DIRECTIONS.
Line by line, restate the material word for word, omitting any image.

==*==

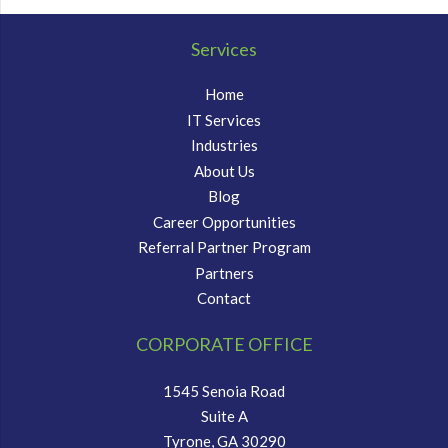
Services
Home
IT Services
Industries
About Us
Blog
Career Opportunities
Referral Partner Program
Partners
Contact
CORPORATE OFFICE
1545 Senoia Road
Suite A
Tyrone, GA 30290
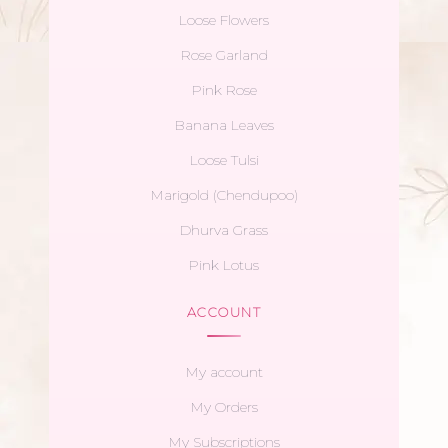
Loose Flowers
Rose Garland
Pink Rose
Banana Leaves
Loose Tulsi
Marigold (Chendupoo)
Dhurva Grass
Pink Lotus
ACCOUNT
My account
My Orders
My Subscriptions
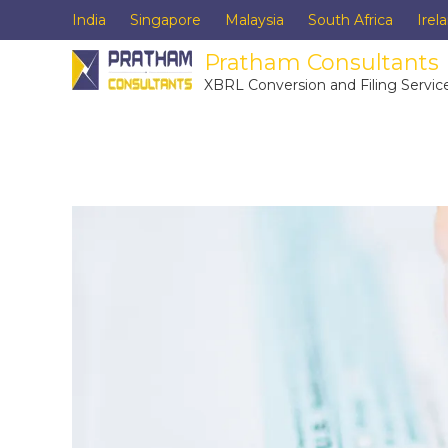
India
Singapore
Malaysia
South Africa
Irel
Pratham Consultants
XBRL Conversion and Filing Servic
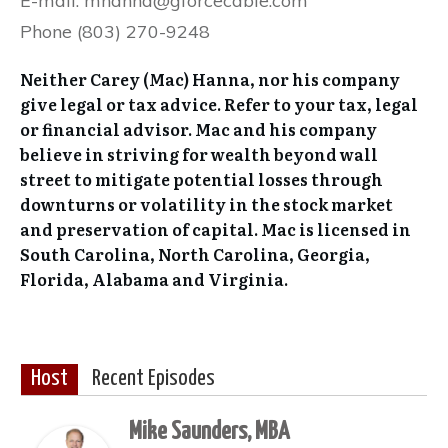
E-mail: mhanna@gforcecable.com
Phone (803) 270-9248
Neither Carey (Mac) Hanna, nor his company
give legal or tax advice. Refer to your tax, legal
or financial advisor. Mac and his company
believe in striving for wealth beyond wall
street to mitigate potential losses through
downturns or volatility in the stock market
and preservation of capital. Mac is licensed in
South Carolina, North Carolina, Georgia,
Florida, Alabama and Virginia.
Host
Recent Episodes
Mike Saunders, MBA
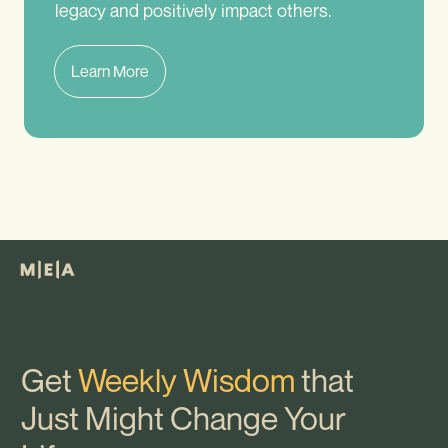
legacy and positively impact others.
Learn More
Get
Weekly Wisdom
that
Just Might Change Your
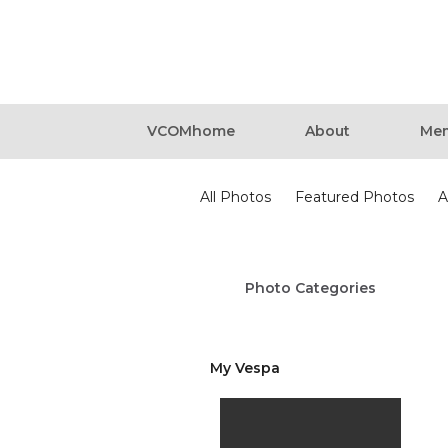
VCOMhome
About
Mem
Photos
All Photos
Featured Photos
A
Photo Categories
My Vespa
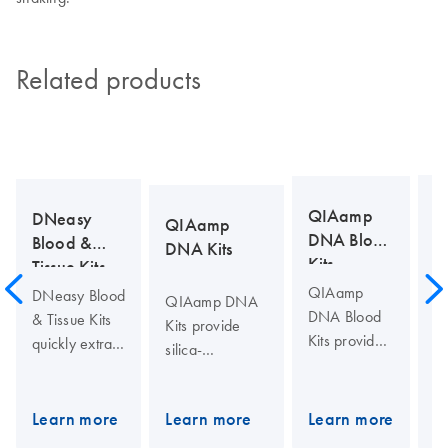
Related products
D
QIAamp
DNeasy
QIAamp
Pl
DNA Blood
Blood &
DNA Kits
Kits
Tissue Kits
T
QIAamp
DNeasy Blood
QIAamp DNA
Pl
DNA Blood
& Tissue Kits
Kits provide
pr
Kits provide
quickly extract
silica-
a
silica-
DNA using a
membrane-
si
membrane-
silica-based,
based nucleic
D
based DNA
phenol- and
Learn more
Learn more
Learn more
L
acid purification
is
purification
chloroform-
from tissues,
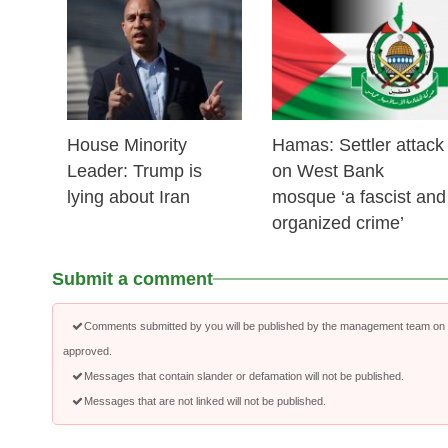
25 Feb 2026
24 Feb 2026
House Minority
Hamas: Settler attack
Leader: Trump is
on West Bank
lying about Iran
mosque ‘a fascist and
organized crime’
Submit a comment
Comments submitted by you will be published by the management team on a
approved.
Messages that contain slander or defamation will not be published.
Messages that are not linked will not be published.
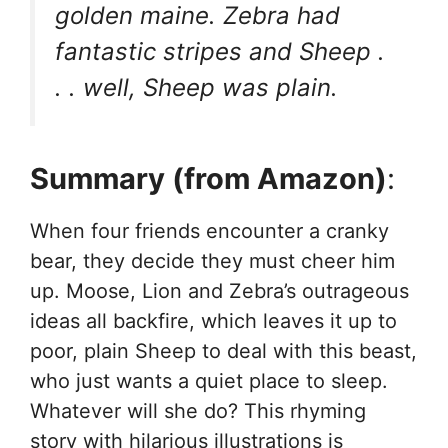
golden maine. Zebra had
fantastic stripes and Sheep .
. . well, Sheep was plain.
Summary (from Amazon)
:
When four friends encounter a cranky
bear, they decide they must cheer him
up. Moose, Lion and Zebra’s outrageous
ideas all backfire, which leaves it up to
poor, plain Sheep to deal with this beast,
who just wants a quiet place to sleep.
Whatever will she do? This rhyming
story with hilarious illustrations is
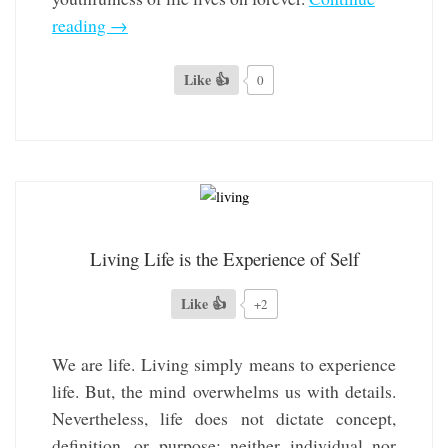
reading
→
Like 👍
0
Living Life is the Experience of Self
Like 👍
+2
We are life. Living simply means to experience
life. But, the mind overwhelms us with details.
Nevertheless, life does not dictate concept,
definition, or purpose; neither individual nor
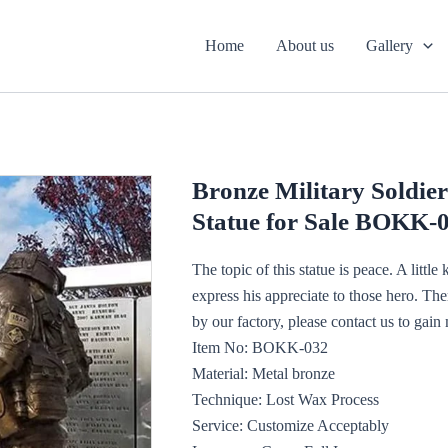
Home
About us
Gallery
Bronze Military Soldier
Statue for Sale BOKK-
The topic of this statue is peace. A little
express his appreciate to those hero. The
by our factory, please contact us to gain 
Item No: BOKK-032
Material: Metal bronze
Technique: Lost Wax Process
Service: Customize Acceptably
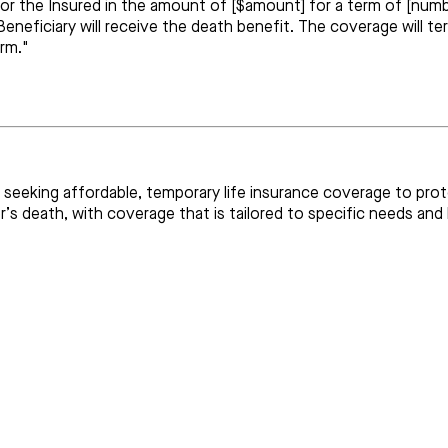
for the Insured in the amount of [$amount] for a term of [numbe
eneficiary will receive the death benefit. The coverage will t
erm."
uals seeking affordable, temporary life insurance coverage to pr
’s death, with coverage that is tailored to specific needs and l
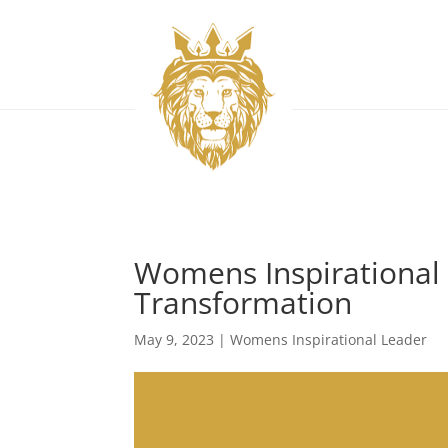
Womens Inspirational
Transformation
May 9, 2023
|
Womens Inspirational Leader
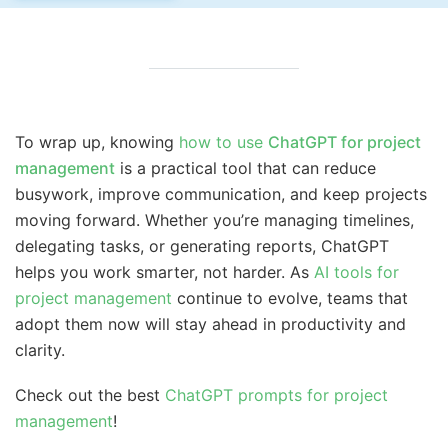
To wrap up, knowing
how to use
ChatGPT for project
management
is a practical tool that can reduce
busywork, improve communication, and keep projects
moving forward. Whether you’re managing timelines,
delegating tasks, or generating reports, ChatGPT
helps you work smarter, not harder. As
AI tools for
project management
continue to evolve, teams that
adopt them now will stay ahead in productivity and
clarity.
Check out the best
ChatGPT prompts for project
management
!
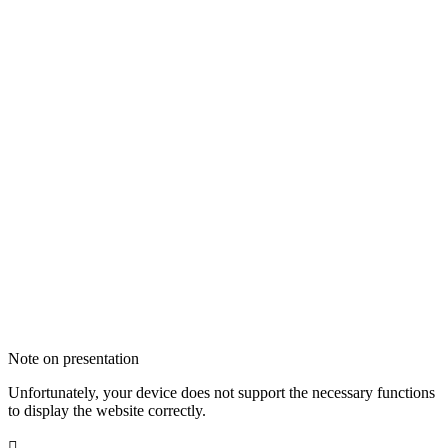
Note on presentation
Unfortunately, your device does not support the necessary functions
to display the website correctly.


==*==

SOLUTION TO THE EXERCISE.
Services
Home
IT Services
Industries
About Us
Blog
Career Opportunities
Referral Partner Program
Partners
Contact
CORPORATE OFFICE
1545 Senoia Road
Suite A
Tyrone, GA 30290
Loose Flowers
Rose Garland
Pink Rose
Banana Leaves
Loose Tulsi
Marigold (Chendupoo)
Dhurva Grass
Pink Lotus
ACCOUNT
My account
My Orders
My Subscriptions
India
Singapore
Malaysia
South Africa
Irel
Pratham Consultants
XBRL Conversion and Filing Servic
E-mail: mhanna@gforcecable.com
Phone (803) 270-9248
Neither Carey (Mac) Hanna, nor his company
give legal or tax advice. Refer to your tax, legal
or financial advisor. Mac and his company
believe in striving for wealth beyond wall
street to mitigate potential losses through
downturns or volatility in the stock market
and preservation of capital. Mac is licensed in
South Carolina, North Carolina, Georgia,
Florida, Alabama and Virginia.
Host
Recent Episodes
Mike Saunders, MBA
legacy and positively impact others.
Learn More
Get
Weekly Wisdom
that
Just Might Change Your
VCOMhome
About
Mem
Photos
All Photos
Featured Photos
A
Photo Categories
My Vespa
Related products
D
QIAamp
DNeasy
QIAamp
Pl
DNA Blood
Blood &
DNA Kits
Kits
Tissue Kits
T
QIAamp
DNeasy Blood
QIAamp DNA
Pl
DNA Blood
& Tissue Kits
Kits provide
pr
Kits provide
quickly extract
silica-
a
silica-
DNA using a
membrane-
si
membrane-
silica-based,
based nucleic
D
based DNA
phenol- and
Learn more
Learn more
Learn more
L
acid purification
is
purification
chloroform-
from tissues,
25 Feb 2026
24 Feb 2026
House Minority
Hamas: Settler attack
Leader: Trump is
on West Bank
lying about Iran
mosque ‘a fascist and
organized crime’
Submit a comment
Comments submitted by you will be published by the management team on a
approved.
Messages that contain slander or defamation will not be published.
Messages that are not linked will not be published.
golden maine. Zebra had
fantastic stripes and Sheep .
. . well, Sheep was plain.
Summary (from Amazon)
:
When four friends encounter a cranky
bear, they decide they must cheer him
up. Moose, Lion and Zebra’s outrageous
ideas all backfire, which leaves it up to
poor, plain Sheep to deal with this beast,
who just wants a quiet place to sleep.
Whatever will she do? This rhyming
story with hilarious illustrations is
reading
→
Like 👍
0
Living Life is the Experience of Self
Like 👍
+2
We are life. Living simply means to experience
life. But, the mind overwhelms us with details.
Nevertheless, life does not dictate concept,
definition, or purpose; neither individual nor
Home
About us
Gallery
Bronze Military Soldier
Statue for Sale BOKK-
The topic of this statue is peace. A little
express his appreciate to those hero. The
by our factory, please contact us to gain 
Item No: BOKK-032
Material: Metal bronze
Technique: Lost Wax Process
Service: Customize Acceptably
for the Insured in the amount of [$amount] for a term of [numbe
eneficiary will receive the death benefit. The coverage will t
erm."
uals seeking affordable, temporary life insurance coverage to pr
’s death, with coverage that is tailored to specific needs and l
Womens Inspirational
Transformation
May 9, 2023
|
Womens Inspirational Leader
To wrap up, knowing
how to use
ChatGPT for project
management
is a practical tool that can reduce
busywork, improve communication, and keep projects
moving forward. Whether you’re managing timelines,
delegating tasks, or generating reports, ChatGPT
helps you work smarter, not harder. As
AI tools for
project management
continue to evolve, teams that
adopt them now will stay ahead in productivity and
clarity.
Check out the best
ChatGPT prompts for project
management
!
Note on presentation
Unfortunately, your device does not support the necessary functions
to display the website correctly.


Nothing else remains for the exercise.